The paper also noticed that this problem has been identified for over a decade, but has remained prevalent over time. The trio, Mark Ziemann, Yotam Eren and Assam El-OstaEmai, of the Baker IDI Heart & Diabetes Institute in Australia studied 35,175 Excel tables linked to 3,597 scientific papers published between the years 2005 and 2015 and discovered errors in "987 supplementary files from 704 published articles."

"Of the selected journals, the proportion of published articles with Excel files containing gene lists that are affected by gene name errors is 19.6 per cent."  Another spreadsheet software that had the same conversion problem, according to the researchers was LibreOffice Calc or Apache OpenOffice Calc. However, the systematic error was not present in Google Sheets, mspoweruser.com reported.

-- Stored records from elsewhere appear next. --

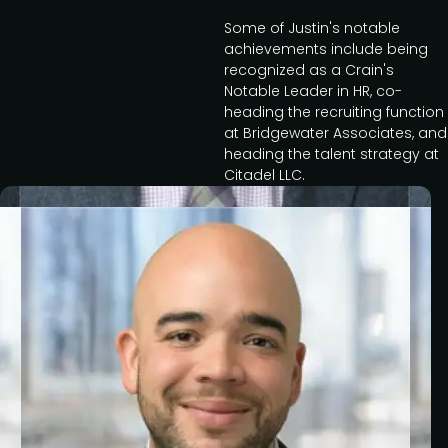
Some of Justin's notable
achievements include being
recognized as a Crain's
Notable Leader in HR, co-
heading the recruiting function
at Bridgewater Associates, and
heading the talent strategy at
Citadel LLC.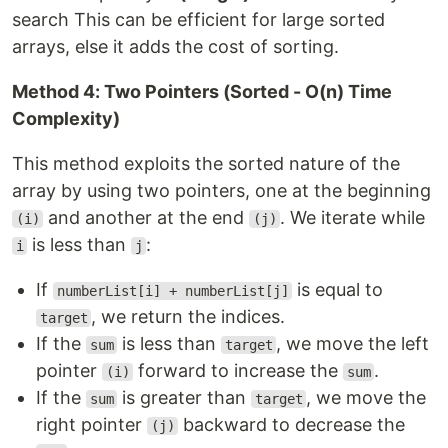
search This can be efficient for large sorted
arrays, else it adds the cost of sorting.
Method 4: Two Pointers (Sorted - O(n) Time
Complexity)
This method exploits the sorted nature of the
array by using two pointers, one at the beginning
and another at the end
. We iterate while
(i)
(j)
is less than
:
i
j
If
is equal to
numberList[i] + numberList[j]
, we return the indices.
target
If the
is less than
, we move the left
sum
target
pointer
forward to increase the
.
(i)
sum
If the
is greater than
, we move the
sum
target
right pointer
backward to decrease the
(j)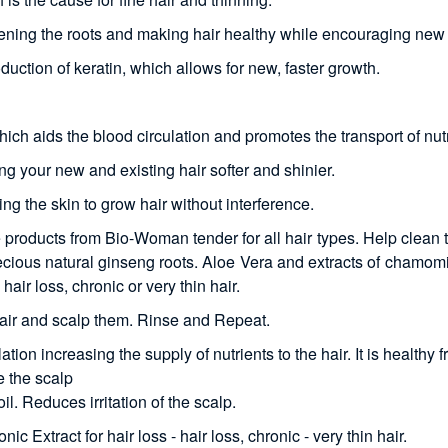
ngthening the roots and making hair healthy while encouraging new
duction of keratin, which allows for new, faster growth.
h aids the blood circulation and promotes the transport of nutrie
ng your new and existing hair softer and shinier.
ing the skin to grow hair without interference.
roducts from Bio-Woman tender for all hair types. Help clean th
precious natural ginseng roots. Aloe Vera and extracts of chamomi
hair loss, chronic or very thin hair.
ir and scalp them. Rinse and Repeat.
tion increasing the supply of nutrients to the hair. It is healthy f
e the scalp
. Reduces irritation of the scalp.
 Extract for hair loss - hair loss, chronic - very thin hair.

Meanwhile, Ewan Birney, director of the European Bioinformatics Institute, does not blame Excel and told the BBC: "What frustrates me is researchers are relying on Excel spreadsheets for clinical trials." The Excel gene renaming issue has been known among the scientific community for more than a decade, Birney added. Theregister.co.uk also reported that Birney recommended the program should only be considered for "lightweight scientific analysis".

Assam El-Osta, one of the paper's three researchers said that the errors were specifically found on the supplemental data sheets of academic studies. He also said that the supplemental pages contained "important supporting data, rich with information," and added that resolving these errors was "time-consuming".

The Baker IDI claimed that the first time the scientific community discovered Excel's automatic renaming of certain genes was in 2004. Since then the problem has "increased at an annual rate of 15%" over the past five years.